**YOUR GOAL**
Please copy each line of the data that includes the string "прически".

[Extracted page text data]

= = = = =

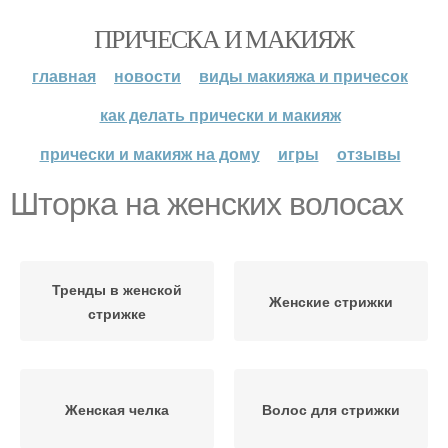
ПРИЧЕСКА И МАКИЯЖ
главная
новости
виды макияжа и причесок
как делать прически и макияж
прически и макияж на дому
игры
отзывы
Шторка на женских волосах
Тренды в женской
Женские стрижки
стрижке
Женская челка
Волос для стрижки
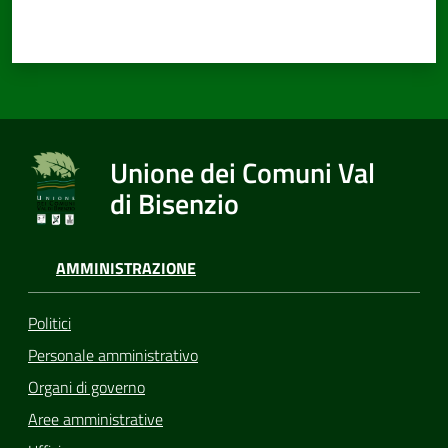
Unione dei Comuni Val
di Bisenzio
AMMINISTRAZIONE
Politici
Personale amministrativo
Organi di governo
Aree amministrative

= = = = =

**ANSWER SECTION**
как делать прически и макияж
прически и макияж на дому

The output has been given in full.